Subsequently, we conducted enrichment analysis of these DCM related genes and explored their potential mechanisms in DCM. Among them, BP and CC are mainly enriched in the extracellular matrix or structure related to cardiac fibrosis, the transport or regulation of different ions, the regulation of renin–angiotensin, and the related immune response and regulation. In MF, in addition to the structural components of the extracellular matrix, there are also G protein-coupled receptors and CXCR chemokine receptors. G protein-coupled receptors are the largest cell membrane surface receptor family in the human body, which are closely related to the occurrence of diseases such as cancer, heart disease, diabetes, and Alzheimer's disease. Among them, autoantibodies to G-protein-coupled β1-adrenergic receptors and M2-cholinergic receptors are specifically expressed in patients with DCM and are involved in the pathological and physiological functions of DCM29. Similarly, CXCR chemokine receptors are also a subfamily of G protein-coupled receptors, and this family of receptors is related to cardiac fibrosis. In patients with DCM and end-stage heart failure, there is a close relationship between persistent atrial fibrillation and extracellular remodeling. In atrial fibrosis and atrial fibrillation, the biochemical mediators that play a central role include angiotensin II, CTGF, PDGF and TGF-β. Cytokines and Cytokine Receptors interaction is also enriched in KEGG, which mediates and initiates cell signal transduction. The cytokines exert their biological effects by binding to corresponding cytokine receptors on the cell surface. According to their structure and signal transduction pathway, cytokine receptors were divided into different families or superfamily, such as type I cytokine receptor, type II cytokine receptor, tumor necrosis factor receptor and chemotactic cytokine receptor. As confirmed by Ohtsuka, the increase in serum VEGF and IL-13 may be closely related to the changes in DCM myocardial tissue structure30. Chen et al. found that TNF-α gene polymorphism (G-308A) possibly be related to the susceptibility to DCM31. These evidence clarified the underlying mechanism of the physiological and pathological development of DCM.

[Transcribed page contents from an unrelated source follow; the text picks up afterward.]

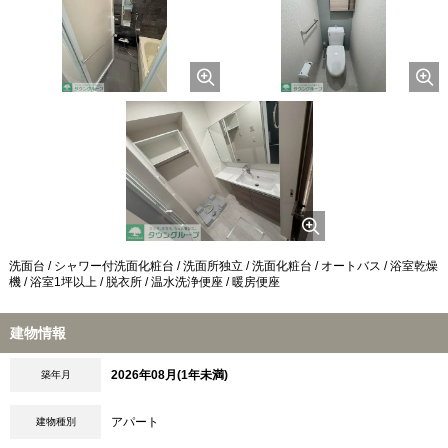
洗面台 / シャワー付洗面化粧台 / 洗面所独立 / 洗面化粧台 / オートバス / 浴室乾燥
機 / 浴室1坪以上 / 脱衣所 / 温水洗浄便座 / 暖房便座
建物情報
2026年08月(1年未満)
築年月
アパート
建物種別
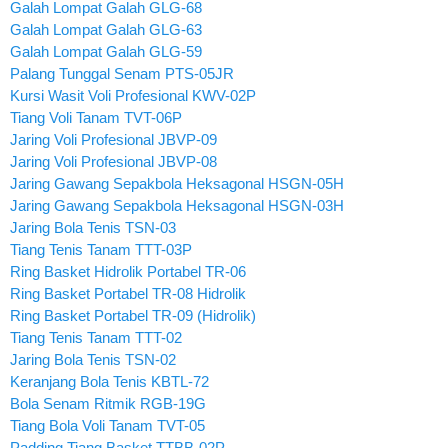
Galah Lompat Galah GLG-68
Galah Lompat Galah GLG-63
Galah Lompat Galah GLG-59
Palang Tunggal Senam PTS-05JR
Kursi Wasit Voli Profesional KWV-02P
Tiang Voli Tanam TVT-06P
Jaring Voli Profesional JBVP-09
Jaring Voli Profesional JBVP-08
Jaring Gawang Sepakbola Heksagonal HSGN-05H
Jaring Gawang Sepakbola Heksagonal HSGN-03H
Jaring Bola Tenis TSN-03
Tiang Tenis Tanam TTT-03P
Ring Basket Hidrolik Portabel TR-06
Ring Basket Portabel TR-08 Hidrolik
Ring Basket Portabel TR-09 (Hidrolik)
Tiang Tenis Tanam TTT-02
Jaring Bola Tenis TSN-02
Keranjang Bola Tenis KBTL-72
Bola Senam Ritmik RGB-19G
Tiang Bola Voli Tanam TVT-05
Padding Tiang Basket TTBB-02P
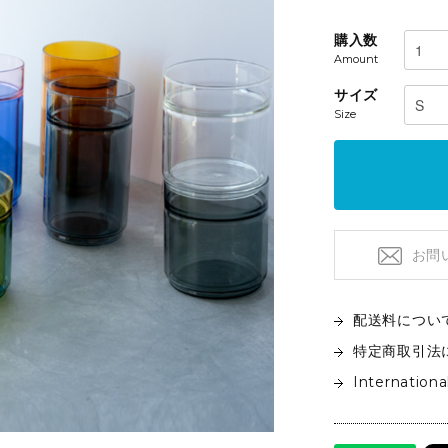
フロアライト
特注品
テーブルライト&タスクライト
購入数
KITCHEN
電球
Amount
テーブルウエア
サイズ
SOFAS
クックウェア
Size
2人掛けソファ
キッチン雑貨
3人掛けソファ
デイベッド
お問
配送料につい
特定商取引法
Internationa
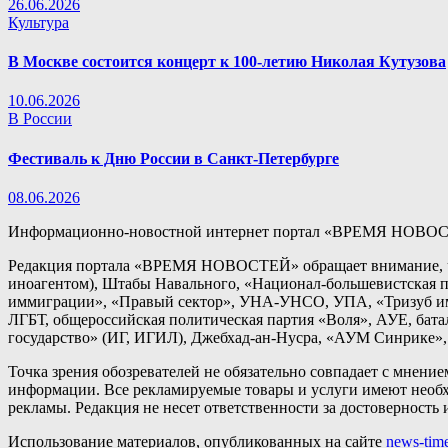
26.06.2026
Культура
В Москве состоится концерт к 100-летию Николая Кутузова
10.06.2026
В России
Фестиваль к Дню России в Санкт-Петербурге
08.06.2026
Информационно-новостной интернет портал «ВРЕМЯ НОВОС
Редакция портала «ВРЕМЯ НОВОСТЕЙ» обращает внимание, чт
иноагентом), Штабы Навального, «Национал-большевистская п
иммиграции», «Правый сектор», УНА-УНСО, УПА, «Тризуб им.
ЛГБТ, общероссийская политическая партия «Воля», АУЕ, бат
государство» (ИГ, ИГИЛ), Джебхад-ан-Нусра, «АУМ Синрике», 
Точка зрения обозревателей не обязательно совпадает с мнени
информации. Все рекламируемые товары и услуги имеют необх
рекламы. Редакция не несет ответственности за достоверност
Использование материалов, опубликованных на сайте
news-time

In addition, we conducted a series of analyses to identify 7 hub genes in DCM. Among them, ATGR2 induces cardiac fibroblasts to remodel the DCM heart and promote the development of mental failure22,23. While CXCL9, CXCL10, and CXCL11 belong to the chemokine family, CX3CR1, ADORA3 and SAA1 have not been reported in dilated cardiomyopathy, and further research is needed. Finally, we constructed a nomogram for predicting the incidence of DCM based on the expression levels of these 7 genes, and conducted multiple verifications, which not only confirmed its good predictive performance, but also revealed its wide applicability. It can help clinicians and patients diagnose DCM as early as possible, and carry out timely interventions to obtain a better prognosis and improve the quality of life of patients.